Reasons for the Decision

1. The appeal is admissible.

2. Procedural matters

2.1 Admission of the main request

This request was filed at the oral proceedings before the board and therefore at a very late stage of the appeal proceedings. Its admission is therefore at the board's discretion and depends upon the overall circumstances of the case under consideration, including the complexity of the new subject-matter submitted, the current state of the proceedings and the need for procedural economy.

The present main request differs from the previous main request, submitted with the statement of the grounds of appeal, by the deletion of dependent claims 4 and 6. This amendment, which is of a simple nature as it did not concern the independent claims at all, was the consequence of the board's conclusion, drawn at the oral proceedings, that these claims were not allowable under Article 123(2) EPC. The respondent could not have been taken by surprise by this deletion. As a consequence, this amendment is admissible (Article 13(3) RPBA).

In addition, compared to claims 1 and 11 as granted, independent claims 1 and 9 of the present main request comprise the additional feature "and the medicament is administered via inhalation, intranasally, and/or via instillation" [spelling correction by the board]. This feature had already been introduced into claims 1 and 11 of the previous main request filed with the statement of the grounds of appeal and objected to by the respondent in its reply dated 20 March 2012 to the statement of the grounds of appeal (see point 1.2 of the reply). According to Article 12(4) RPBA, it is within the discretionary power of the board to hold inadmissible facts, evidence or requests which could have been presented or were not admitted in the first- instance proceedings. In the present case, the board notes that similar requests, in which intranasal administration was included in the independent claims, had already been submitted in the opposition proceedings as auxiliary requests 2 and 3 and dealt with in the decision under appeal (see pages 9 and 10).
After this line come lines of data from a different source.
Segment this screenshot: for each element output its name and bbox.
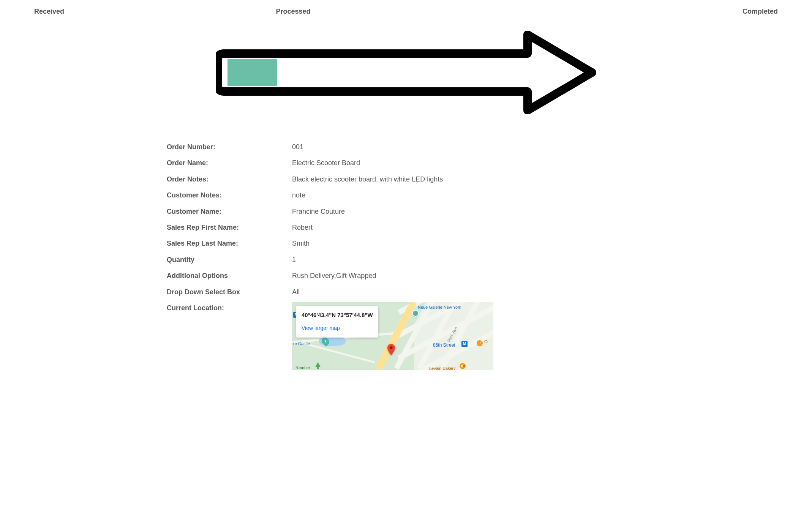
map-poi-icon <box>412 310 419 317</box>
label-current-location: Current Location: <box>167 302 292 370</box>
label-received: Received <box>34 8 64 16</box>
row-sales-rep-first: Sales Rep First Name: Robert <box>167 221 653 234</box>
label-order-name: Order Name: <box>167 157 292 169</box>
map-label-86th-street: 86th Street <box>433 341 455 350</box>
value-customer-name: Francine Couture <box>292 205 653 218</box>
progress-arrow-icon <box>216 31 596 114</box>
label-additional-options: Additional Options <box>167 270 292 282</box>
map-label-castle: re Castle <box>293 340 310 348</box>
value-sales-rep-last: Smith <box>292 237 653 249</box>
svg-point-1 <box>390 346 393 349</box>
map-label-ramble: Ramble <box>295 364 310 370</box>
value-quantity: 1 <box>292 254 653 266</box>
label-completed: Completed <box>742 8 778 16</box>
label-customer-notes: Customer Notes: <box>167 189 292 201</box>
map-label-levain: Levain Bakery - <box>429 365 458 370</box>
value-order-name: Electric Scooter Board <box>292 157 653 169</box>
value-order-notes: Black electric scooter board, with white… <box>292 173 653 185</box>
restaurant-icon: 🍴 <box>477 340 483 346</box>
label-customer-name: Customer Name: <box>167 205 292 218</box>
progress-labels: Received Processed Completed <box>23 8 789 16</box>
view-larger-map-link[interactable]: View larger map <box>302 325 340 331</box>
row-current-location: Current Location: <box>167 302 653 370</box>
value-dropdown: All <box>292 286 653 298</box>
label-quantity: Quantity <box>167 254 292 266</box>
row-dropdown: Drop Down Select Box All <box>167 286 653 298</box>
label-sales-rep-last: Sales Rep Last Name: <box>167 237 292 249</box>
value-order-number: 001 <box>292 141 653 153</box>
row-quantity: Quantity 1 <box>167 254 653 266</box>
row-order-name: Order Name: Electric Scooter Board <box>167 157 653 169</box>
map-label-ct: Ct <box>484 338 488 346</box>
value-current-location: 40°46'43.4"N 73°57'44.8"W View larger ma… <box>292 302 653 370</box>
row-additional-options: Additional Options Rush Delivery,Gift Wr… <box>167 270 653 282</box>
map-pin-icon <box>387 344 395 355</box>
row-order-notes: Order Notes: Black electric scooter boar… <box>167 173 653 185</box>
value-additional-options: Rush Delivery,Gift Wrapped <box>292 270 653 282</box>
metro-icon: M <box>461 341 468 347</box>
map-coords-text: 40°46'43.4"N 73°57'44.8"W <box>302 310 373 320</box>
bakery-icon: 🍞 <box>460 363 466 369</box>
value-sales-rep-first: Robert <box>292 221 653 234</box>
progress-arrow-container <box>23 31 789 114</box>
row-order-number: Order Number: 001 <box>167 141 653 153</box>
map-info-box: 40°46'43.4"N 73°57'44.8"W View larger ma… <box>296 306 378 338</box>
map-label-neue-galerie: Neue Galerie New York <box>418 304 461 311</box>
label-dropdown: Drop Down Select Box <box>167 286 292 298</box>
order-details-table: Order Number: 001 Order Name: Electric S… <box>159 141 653 370</box>
label-processed: Processed <box>276 8 310 16</box>
row-customer-name: Customer Name: Francine Couture <box>167 205 653 218</box>
label-order-notes: Order Notes: <box>167 173 292 185</box>
svg-rect-0 <box>227 59 277 86</box>
row-customer-notes: Customer Notes: note <box>167 189 653 201</box>
value-customer-notes: note <box>292 189 653 201</box>
label-order-number: Order Number: <box>167 141 292 153</box>
label-sales-rep-first: Sales Rep First Name: <box>167 221 292 234</box>
map-embed[interactable]: 40°46'43.4"N 73°57'44.8"W View larger ma… <box>292 302 493 370</box>
row-sales-rep-last: Sales Rep Last Name: Smith <box>167 237 653 249</box>
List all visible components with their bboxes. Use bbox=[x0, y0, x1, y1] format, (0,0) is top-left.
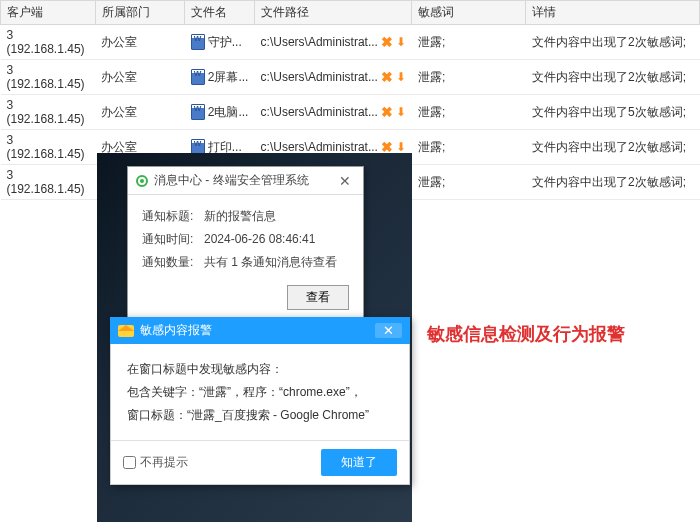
delete-icon[interactable]: ✖ bbox=[381, 69, 393, 85]
no-remind-label: 不再提示 bbox=[140, 454, 188, 471]
notification-title: 消息中心 - 终端安全管理系统 bbox=[154, 172, 335, 189]
download-icon[interactable]: ⬇ bbox=[396, 35, 406, 49]
cell-fname: 2电脑... bbox=[185, 95, 255, 130]
cell-sens: 泄露; bbox=[412, 130, 526, 165]
notif-value-time: 2024-06-26 08:46:41 bbox=[204, 228, 315, 251]
word-doc-icon bbox=[191, 104, 205, 120]
cell-fpath: c:\Users\Administrat...✖⬇ bbox=[255, 60, 412, 95]
delete-icon[interactable]: ✖ bbox=[381, 104, 393, 120]
table-row[interactable]: 3 (192.168.1.45)办公室守护...c:\Users\Adminis… bbox=[1, 25, 700, 60]
table-row[interactable]: 3 (192.168.1.45)办公室2屏幕...c:\Users\Admini… bbox=[1, 60, 700, 95]
alert-line-2: 包含关键字：“泄露”，程序：“chrome.exe”， bbox=[127, 381, 393, 404]
alert-title: 敏感内容报警 bbox=[140, 322, 375, 339]
notif-value-title: 新的报警信息 bbox=[204, 205, 276, 228]
cell-dept: 办公室 bbox=[95, 25, 184, 60]
no-remind-checkbox[interactable]: 不再提示 bbox=[123, 454, 188, 471]
cell-sens: 泄露; bbox=[412, 165, 526, 200]
cell-sens: 泄露; bbox=[412, 25, 526, 60]
alert-dialog: 敏感内容报警 ✕ 在窗口标题中发现敏感内容： 包含关键字：“泄露”，程序：“ch… bbox=[110, 317, 410, 485]
no-remind-input[interactable] bbox=[123, 456, 136, 469]
notif-value-count: 共有 1 条通知消息待查看 bbox=[204, 251, 337, 274]
cell-sens: 泄露; bbox=[412, 60, 526, 95]
word-doc-icon bbox=[191, 34, 205, 50]
cell-client: 3 (192.168.1.45) bbox=[1, 165, 96, 200]
download-icon[interactable]: ⬇ bbox=[396, 105, 406, 119]
cell-dept: 办公室 bbox=[95, 60, 184, 95]
cell-dept: 办公室 bbox=[95, 95, 184, 130]
cell-sens: 泄露; bbox=[412, 95, 526, 130]
th-detail[interactable]: 详情 bbox=[526, 1, 700, 25]
notification-dialog: 消息中心 - 终端安全管理系统 ✕ 通知标题:新的报警信息 通知时间:2024-… bbox=[127, 166, 364, 321]
delete-icon[interactable]: ✖ bbox=[381, 34, 393, 50]
cell-fpath: c:\Users\Administrat...✖⬇ bbox=[255, 95, 412, 130]
word-doc-icon bbox=[191, 69, 205, 85]
th-sens[interactable]: 敏感词 bbox=[412, 1, 526, 25]
notif-label-time: 通知时间: bbox=[142, 228, 204, 251]
download-icon[interactable]: ⬇ bbox=[396, 140, 406, 154]
cell-client: 3 (192.168.1.45) bbox=[1, 25, 96, 60]
cell-detail: 文件内容中出现了5次敏感词; bbox=[526, 95, 700, 130]
alert-line-1: 在窗口标题中发现敏感内容： bbox=[127, 358, 393, 381]
th-dept[interactable]: 所属部门 bbox=[95, 1, 184, 25]
cell-fname: 守护... bbox=[185, 25, 255, 60]
notif-label-title: 通知标题: bbox=[142, 205, 204, 228]
cell-detail: 文件内容中出现了2次敏感词; bbox=[526, 165, 700, 200]
th-fpath[interactable]: 文件路径 bbox=[255, 1, 412, 25]
table-row[interactable]: 3 (192.168.1.45)办公室2电脑...c:\Users\Admini… bbox=[1, 95, 700, 130]
cell-client: 3 (192.168.1.45) bbox=[1, 95, 96, 130]
cell-client: 3 (192.168.1.45) bbox=[1, 60, 96, 95]
cell-client: 3 (192.168.1.45) bbox=[1, 130, 96, 165]
th-client[interactable]: 客户端 bbox=[1, 1, 96, 25]
cell-detail: 文件内容中出现了2次敏感词; bbox=[526, 25, 700, 60]
mail-alert-icon bbox=[118, 325, 134, 337]
close-icon[interactable]: ✕ bbox=[375, 323, 402, 338]
close-icon[interactable]: ✕ bbox=[335, 173, 355, 189]
view-button[interactable]: 查看 bbox=[287, 285, 349, 310]
cell-fpath: c:\Users\Administrat...✖⬇ bbox=[255, 25, 412, 60]
cell-detail: 文件内容中出现了2次敏感词; bbox=[526, 60, 700, 95]
caption-text: 敏感信息检测及行为报警 bbox=[427, 322, 625, 346]
alert-line-3: 窗口标题：“泄露_百度搜索 - Google Chrome” bbox=[127, 404, 393, 427]
ok-button[interactable]: 知道了 bbox=[321, 449, 397, 476]
cell-detail: 文件内容中出现了2次敏感词; bbox=[526, 130, 700, 165]
download-icon[interactable]: ⬇ bbox=[396, 70, 406, 84]
notification-icon bbox=[136, 175, 148, 187]
th-fname[interactable]: 文件名 bbox=[185, 1, 255, 25]
notif-label-count: 通知数量: bbox=[142, 251, 204, 274]
cell-fname: 2屏幕... bbox=[185, 60, 255, 95]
As a consequence, the present main request was not deliberately withheld in order to avoid a decision on the part of the opposition division.

Moreover, inhalation, instillation and intranasal administration constitute the most preferred embodiments of the present application in view of the disclosure on page 28, line 31 to page 29, line 2 of the present application, and in view of the fact that they are the only modes of administration specifically mentioned in the original claims (see claims 10 and 17 of the original application). As a consequence, their introduction into claims 1 and 9 of the present main request was foreseeable.

The present main request is therefore admitted into the proceedings.

2.2 Remittal for the examination of insufficiency

The ground for opposition pursuant to Article 100(b) EPC had already been cited and substantiated in the notice of opposition. The opposition division did not, however, decide on this issue. Under Article 111(1) EPC, whether the board itself decides an issue, or whether it refers the matter back to the first instance for decision, is within the discretion of the board. Parties do not have a right to have each issue decided by two instances. Whereas at an early stage of the proceedings the board usually exercises its discretion to remit the matter to the first instance for further prosecution, in cases such as the present one, where remittal and the resulting prolongation of the proceedings would be disadvantageous for the appellant, the position is different. Moreover, the objections had already been raised in the notice of opposition (see pages 41-47). No new objections had been raised in the course of the appeal proceedings. The board therefore decided not to remit the case to the first instance and to deal with insufficiency of disclosure itself.

3. Main request

3.1 Amendments

3.1.1 As compared to claim 1 of the original application, claim 1 of the present main request comprises the following additional features:

(a) for facilitating the clearance of mucus

(b) from the central and peripheral airways

(c) of a human subject

(d) who has mucus hypersecretion

(e) from 12 to 18 kilodaltons

(f) the medicament is administered via inhalation, intranasally, and/or via instillation.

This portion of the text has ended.